In the reply, give back exactly the lines from the one with "FOODLAB.358 岐" through the last line of the records, without pictures.

=== AVAILABLE RECORDS ===

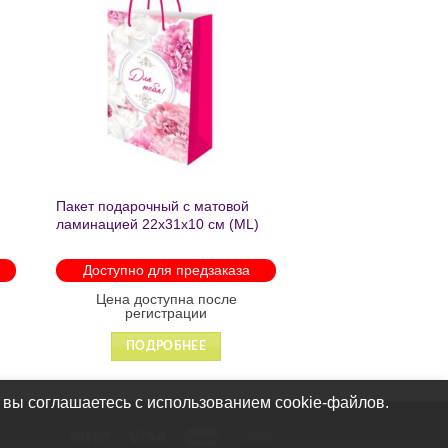
ь
Добавить
в список
желаний
Пакет подарочный с матовой
ламинацией 22х31х10 см (ML)
Пышные пионы 190г ППК-2759
Доступно для предзаказа
Цена доступна после
регистрации
ПОДРОБНЕЕ
 вы соглашаетесь с использованием cookie-файлов.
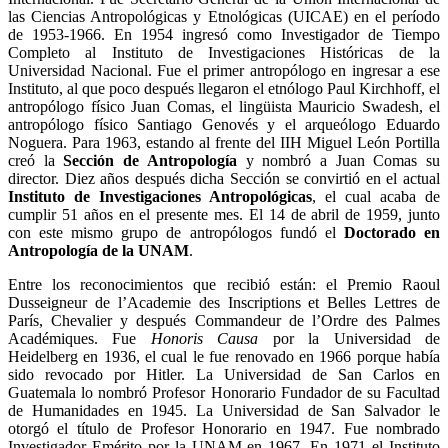
las Ciencias Antropológicas y Etnológicas (UICAE) en el período
de 1953-1966. En 1954 ingresó como Investigador de Tiempo
Completo al Instituto de Investigaciones Históricas de la
Universidad Nacional. Fue el primer antropólogo en ingresar a ese
Instituto, al que poco después llegaron el etnólogo Paul Kirchhoff, el
antropólogo físico Juan Comas, el lingüista Mauricio Swadesh, el
antropólogo físico Santiago Genovés y el arqueólogo Eduardo
Noguera. Para 1963, estando al frente del IIH Miguel León Portilla
creó la
Sección de Antropología
y nombró a Juan Comas su
director. Diez años después dicha Sección se convirtió en el actual
Instituto de Investigaciones Antropológicas
, el cual acaba de
cumplir 51 años en el presente mes. El 14 de abril de 1959, junto
con este mismo grupo de antropólogos fundó el
Doctorado en
Antropología de la UNAM
.
Entre los reconocimientos que recibió están: el Premio Raoul
Dusseigneur de l’Academie des Inscriptions et Belles Lettres de
París, Chevalier y después Commandeur de l’Ordre des Palmes
Académiques. Fue
Honoris Causa
por la Universidad de
Heidelberg en 1936, el cual le fue renovado en 1966 porque había
sido revocado por Hitler. La Universidad de San Carlos en
Guatemala lo nombró Profesor Honorario Fundador de su Facultad
de Humanidades en 1945. La Universidad de San Salvador le
otorgó el título de Profesor Honorario en 1947. Fue nombrado
Investigador Emérito por la UNAM en 1967. En 1971 el Instituto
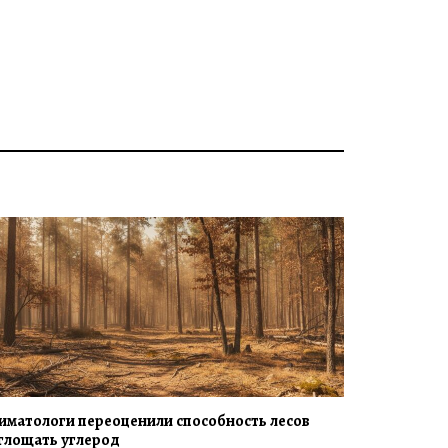
иматологи переоценили способность лесов
глощать углерод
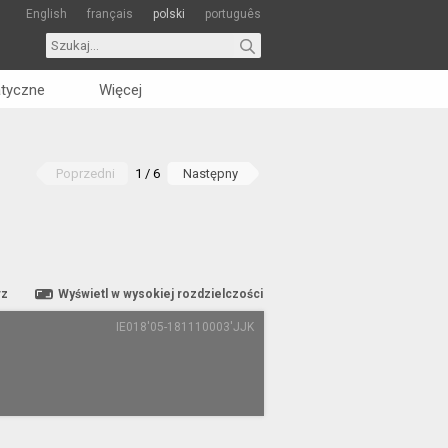
English
français
polski
português
tyczne
Więcej
Poprzedni
1 / 6
Następny
rz
Wyświetl w wysokiej rozdzielczości
IE018'05-181110003'JJK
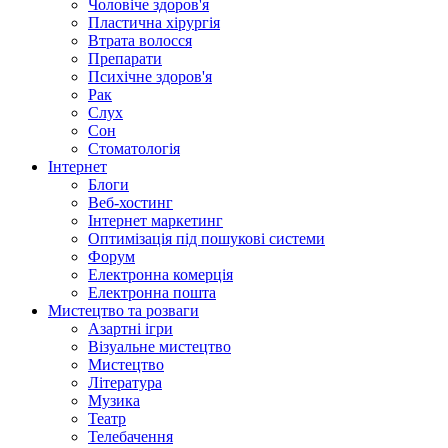
Чоловіче здоров'я
Пластична хірургія
Втрата волосся
Препарати
Психічне здоров'я
Рак
Слух
Сон
Стоматологія
Інтернет
Блоги
Веб-хостинг
Інтернет маркетинг
Оптимізація під пошукові системи
Форум
Електронна комерція
Електронна пошта
Мистецтво та розваги
Азартні ігри
Візуальне мистецтво
Мистецтво
Література
Музика
Театр
Телебачення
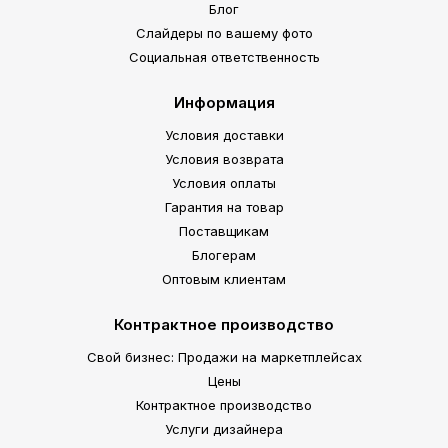
Блог
Слайдеры по вашему фото
Социальная ответственность
Информация
Условия доставки
Условия возврата
Условия оплаты
Гарантия на товар
Поставщикам
Блогерам
Оптовым клиентам
Контрактное производство
Свой бизнес: Продажи на маркетплейсах
Цены
Контрактное производство
Услуги дизайнера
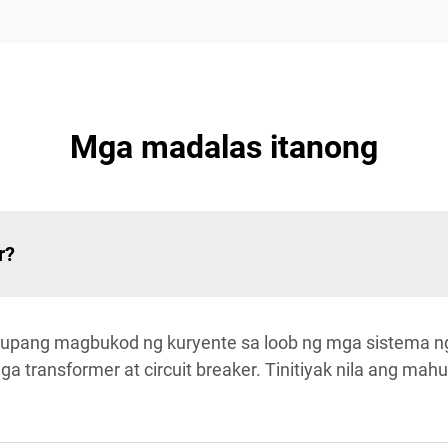
Mga madalas itanong
r?
 upang magbukod ng kuryente sa loob ng mga sistema n
ga transformer at circuit breaker. Tinitiyak nila ang ma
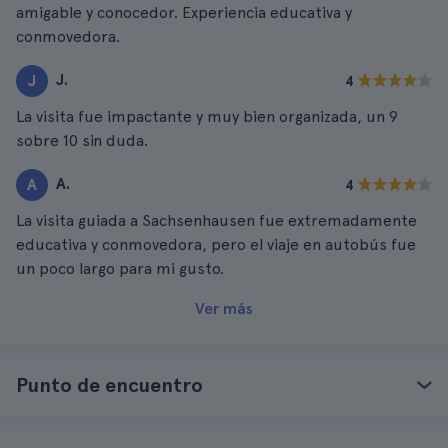
amigable y conocedor. Experiencia educativa y
conmovedora.
J.
J
4
La visita fue impactante y muy bien organizada, un 9
sobre 10 sin duda.
A.
A
4
La visita guiada a Sachsenhausen fue extremadamente
educativa y conmovedora, pero el viaje en autobús fue
un poco largo para mi gusto.
Ver más
Punto de encuentro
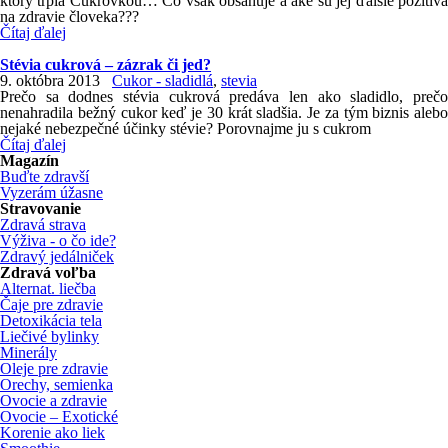
ktorý trpia Cukrovkou… Čo však obsahuje a aké sú jej ďalšie pozitíva
na zdravie človeka???
Čítaj ďalej
Stévia cukrová – zázrak či jed?
9. októbra 2013
Cukor - sladidlá
,
stevia
Prečo sa dodnes stévia cukrová predáva len ako sladidlo, prečo
nenahradila bežný cukor keď je 30 krát sladšia. Je za tým biznis alebo
nejaké nebezpečné účinky stévie? Porovnajme ju s cukrom
Čítaj ďalej
Magazín
Buďte zdravší
Vyzerám úžasne
Stravovanie
Zdravá strava
Výživa - o čo ide?
Zdravý jedálniček
Zdravá voľba
Alternat. liečba
Čaje pre zdravie
Detoxikácia tela
Liečivé bylinky
Minerály
Oleje pre zdravie
Orechy, semienka
Ovocie a zdravie
Ovocie – Exotické
Korenie ako liek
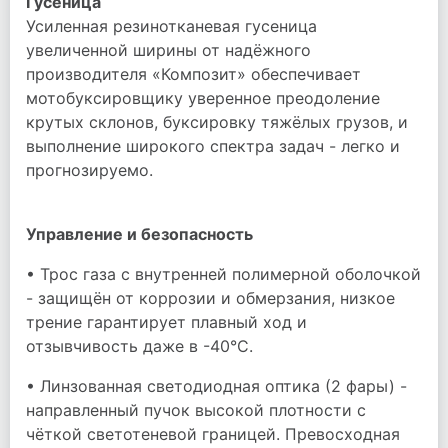
Гусеница
Усиленная резинотканевая гусеница
увеличенной ширины от надёжного
производителя «Композит» обеспечивает
мотобуксировщику уверенное преодоление
крутых склонов, буксировку тяжёлых грузов, и
выполнение широкого спектра задач - легко и
прогнозируемо.
Управление и безопасность
• Трос газа с внутренней полимерной оболочкой
- защищён от коррозии и обмерзания, низкое
трение гарантирует плавный ход и
отзывчивость даже в -40°C.
• Линзованная светодиодная оптика (2 фары) -
направленный пучок высокой плотности с
чёткой светотеневой границей. Превосходная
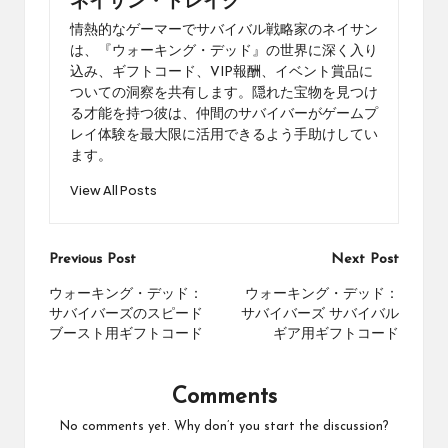
ネイサン・ドレイク
情熱的なゲーマーでサバイバル戦略家のネイサン
は、『ウォーキング・デッド』の世界に深く入り
込み、ギフトコード、VIP報酬、イベント賞品に
ついての洞察を共有します。隠れた宝物を見つけ
る才能を持つ彼は、仲間のサバイバーがゲームプ
レイ体験を最大限に活用できるよう手助けしてい
ます。
View All Posts
Post
Previous Post
Next Post
navigation
ウォーキング・デッド：
ウォーキング・デッド：
サバイバーズのスピード
サバイバーズ サバイバル
ブースト用ギフトコード
ギア用ギフトコード
Comments
No comments yet. Why don’t you start the discussion?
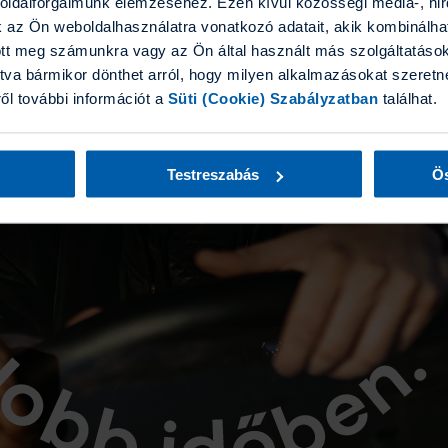
boldalforgalmunk elemzéséhez. Ezen kívül közösségi média-, hi
k az Ön weboldalhasználatra vonatkozó adatait, akik kombinálha
tt meg számunkra vagy az Ön által használt más szolgáltatásokb
tva bármikor dönthet arról, hogy milyen alkalmazásokat szeretne
ről további információt a
Süti (Cookie) Szabályzatban
találhat.
Testreszabás
Ös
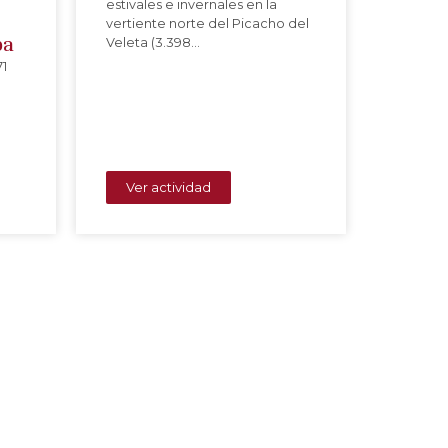
estivales e invernales en la
vertiente norte del Picacho del
ba
Veleta (3.398…
71
Ver actividad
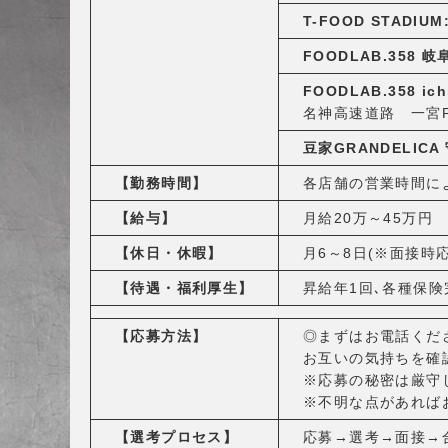
T-FOOD STADIUM
FOODLAB.358 岐
FOODLAB.358 ich
名神高速道路 一宮
豆家GRANDELICA
【勤務時間】
各店舗の営業時間に
【給与
】
月給20万～45万円
【休日・休暇】
月6～8日(※面接時
【待遇・福利厚生】
昇給年1回､各種保険
【応募方法】
◎まずはお電話くださ
お互いの気持ちを確
※応募の秘密は厳守
※不明な点があれば
【選考プロセス】
応募→選考→面接→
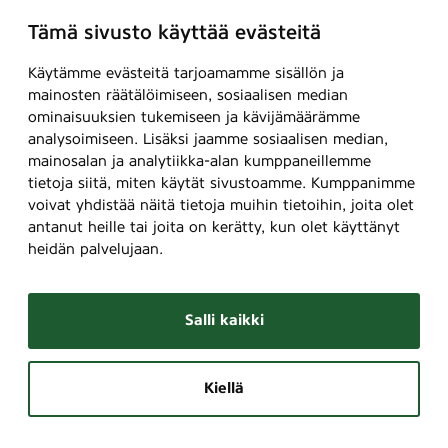
Tämä sivusto käyttää evästeitä
Käytämme evästeitä tarjoamamme sisällön ja
mainosten räätälöimiseen, sosiaalisen median
ominaisuuksien tukemiseen ja kävijämäärämme
analysoimiseen. Lisäksi jaamme sosiaalisen median,
mainosalan ja analytiikka-alan kumppaneillemme
tietoja siitä, miten käytät sivustoamme. Kumppanimme
voivat yhdistää näitä tietoja muihin tietoihin, joita olet
antanut heille tai joita on kerätty, kun olet käyttänyt
heidän palvelujaan.
Salli kaikki
Kiellä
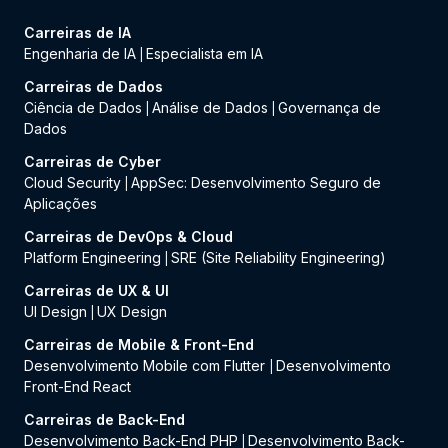
Carreiras de IA
Engenharia de IA
Especialista em IA
|
Carreiras de Dados
Ciência de Dados
Análise de Dados
Governança de
|
|
Dados
Carreiras de Cyber
Cloud Security
AppSec: Desenvolvimento Seguro de
|
Aplicações
Carreiras de DevOps & Cloud
Platform Engineering
SRE (Site Reliability Engineering)
|
Carreiras de UX & UI
UI Design
UX Design
|
Carreiras de Mobile & Front-End
Desenvolvimento Mobile com Flutter
Desenvolvimento
|
Front-End React
Carreiras de Back-End
Desenvolvimento Back-End PHP
Desenvolvimento Back-
|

===

> **RESULT OF THIS TASK**:
FOODLAB.358 岐
FOODLAB.358 ich
名神高速道路 一宮
豆家GRANDELICA
【勤務時間】
各店舗の営業時間に
【給与
】
月給20万～45万円
【休日・休暇】
月6～8日(※面接時
【待遇・福利厚生】
昇給年1回､各種保険
【応募方法】
◎まずはお電話くださ
お互いの気持ちを確
※応募の秘密は厳守
※不明な点があれば
【選考プロセス】
応募→選考→面接→
Tämä sivusto käyttää evästeitä
Käytämme evästeitä tarjoamamme sisällön ja
mainosten räätälöimiseen, sosiaalisen median
ominaisuuksien tukemiseen ja kävijämäärämme
analysoimiseen. Lisäksi jaamme sosiaalisen median,
mainosalan ja analytiikka-alan kumppaneillemme
tietoja siitä, miten käytät sivustoamme. Kumppanimme
voivat yhdistää näitä tietoja muihin tietoihin, joita olet
antanut heille tai joita on kerätty, kun olet käyttänyt
heidän palvelujaan.
Salli kaikki
Kiellä
Carreiras de IA
Engenharia de IA
Especialista em IA
|
Carreiras de Dados
Ciência de Dados
Análise de Dados
Governança de
|
|
Dados
Carreiras de Cyber
Cloud Security
AppSec: Desenvolvimento Seguro de
|
Aplicações
Carreiras de DevOps & Cloud
Platform Engineering
SRE (Site Reliability Engineering)
|
Carreiras de UX & UI
UI Design
UX Design
|
Carreiras de Mobile & Front-End
Desenvolvimento Mobile com Flutter
Desenvolvimento
|
Front-End React
Carreiras de Back-End
Desenvolvimento Back-End PHP
Desenvolvimento Back-
|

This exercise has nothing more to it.